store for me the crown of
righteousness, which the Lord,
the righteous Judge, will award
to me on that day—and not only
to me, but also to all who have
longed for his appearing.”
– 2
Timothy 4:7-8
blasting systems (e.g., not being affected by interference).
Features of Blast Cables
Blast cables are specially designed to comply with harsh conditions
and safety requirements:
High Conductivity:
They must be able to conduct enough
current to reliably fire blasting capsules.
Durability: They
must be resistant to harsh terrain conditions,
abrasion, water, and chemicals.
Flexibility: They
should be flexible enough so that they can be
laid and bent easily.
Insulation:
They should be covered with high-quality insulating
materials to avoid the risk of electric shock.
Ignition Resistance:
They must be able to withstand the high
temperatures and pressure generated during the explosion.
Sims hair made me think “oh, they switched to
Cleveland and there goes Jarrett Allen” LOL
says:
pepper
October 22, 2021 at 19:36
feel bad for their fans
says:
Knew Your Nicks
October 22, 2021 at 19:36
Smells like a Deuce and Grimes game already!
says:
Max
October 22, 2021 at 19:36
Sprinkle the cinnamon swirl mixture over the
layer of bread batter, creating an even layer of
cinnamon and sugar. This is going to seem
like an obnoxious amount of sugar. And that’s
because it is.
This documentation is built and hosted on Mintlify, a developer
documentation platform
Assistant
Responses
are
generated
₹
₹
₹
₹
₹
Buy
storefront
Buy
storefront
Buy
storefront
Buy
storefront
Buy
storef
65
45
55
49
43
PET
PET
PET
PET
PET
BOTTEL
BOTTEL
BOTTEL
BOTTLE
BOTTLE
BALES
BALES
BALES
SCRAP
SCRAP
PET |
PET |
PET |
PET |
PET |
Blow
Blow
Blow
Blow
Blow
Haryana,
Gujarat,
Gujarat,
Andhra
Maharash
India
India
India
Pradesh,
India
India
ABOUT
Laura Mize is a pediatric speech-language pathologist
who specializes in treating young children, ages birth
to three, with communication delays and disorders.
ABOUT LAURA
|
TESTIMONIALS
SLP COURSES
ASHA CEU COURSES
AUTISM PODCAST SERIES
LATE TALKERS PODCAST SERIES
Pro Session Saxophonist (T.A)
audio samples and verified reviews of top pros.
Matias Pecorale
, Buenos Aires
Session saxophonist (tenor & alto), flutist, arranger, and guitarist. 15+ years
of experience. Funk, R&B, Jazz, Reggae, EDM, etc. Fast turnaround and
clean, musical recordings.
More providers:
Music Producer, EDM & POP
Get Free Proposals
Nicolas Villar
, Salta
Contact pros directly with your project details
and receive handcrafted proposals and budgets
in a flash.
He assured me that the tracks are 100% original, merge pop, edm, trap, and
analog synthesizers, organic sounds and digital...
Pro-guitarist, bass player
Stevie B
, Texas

What to do:
Copy the listing above out again in its entirety, exactly as written.

Final answer:
store for me the crown of
righteousness, which the Lord,
the righteous Judge, will award
to me on that day—and not only
to me, but also to all who have
longed for his appearing.”
– 2
Timothy 4:7-8
blasting systems (e.g., not being affected by interference).
Features of Blast Cables
Blast cables are specially designed to comply with harsh conditions
and safety requirements:
High Conductivity:
They must be able to conduct enough
current to reliably fire blasting capsules.
Durability: They
must be resistant to harsh terrain conditions,
abrasion, water, and chemicals.
Flexibility: They
should be flexible enough so that they can be
laid and bent easily.
Insulation:
They should be covered with high-quality insulating
materials to avoid the risk of electric shock.
Ignition Resistance:
They must be able to withstand the high
temperatures and pressure generated during the explosion.
Sims hair made me think “oh, they switched to
Cleveland and there goes Jarrett Allen” LOL
says:
pepper
October 22, 2021 at 19:36
feel bad for their fans
says:
Knew Your Nicks
October 22, 2021 at 19:36
Smells like a Deuce and Grimes game already!
says:
Max
October 22, 2021 at 19:36
Sprinkle the cinnamon swirl mixture over the
layer of bread batter, creating an even layer of
cinnamon and sugar. This is going to seem
like an obnoxious amount of sugar. And that’s
because it is.
This documentation is built and hosted on Mintlify, a developer
documentation platform
Assistant
Responses
are
generated
₹
₹
₹
₹
₹
Buy
storefront
Buy
storefront
Buy
storefront
Buy
storefront
Buy
storef
65
45
55
49
43
PET
PET
PET
PET
PET
BOTTEL
BOTTEL
BOTTEL
BOTTLE
BOTTLE
BALES
BALES
BALES
SCRAP
SCRAP
PET |
PET |
PET |
PET |
PET |
Blow
Blow
Blow
Blow
Blow
Haryana,
Gujarat,
Gujarat,
Andhra
Maharash
India
India
India
Pradesh,
India
India
ABOUT
Laura Mize is a pediatric speech-language pathologist
who specializes in treating young children, ages birth
to three, with communication delays and disorders.
ABOUT LAURA
|
TESTIMONIALS
SLP COURSES
ASHA CEU COURSES
AUTISM PODCAST SERIES
LATE TALKERS PODCAST SERIES
Pro Session Saxophonist (T.A)
audio samples and verified reviews of top pros.
Matias Pecorale
, Buenos Aires
Session saxophonist (tenor & alto), flutist, arranger, and guitarist. 15+ years
of experience. Funk, R&B, Jazz, Reggae, EDM, etc. Fast turnaround and
clean, musical recordings.
More providers:
Music Producer, EDM & POP
Get Free Proposals
Nicolas Villar
, Salta
Contact pros directly with your project details
and receive handcrafted proposals and budgets
in a flash.
He assured me that the tracks are 100% original, merge pop, edm, trap, and
analog synthesizers, organic sounds and digital...
Pro-guitarist, bass player
Stevie B
, Texas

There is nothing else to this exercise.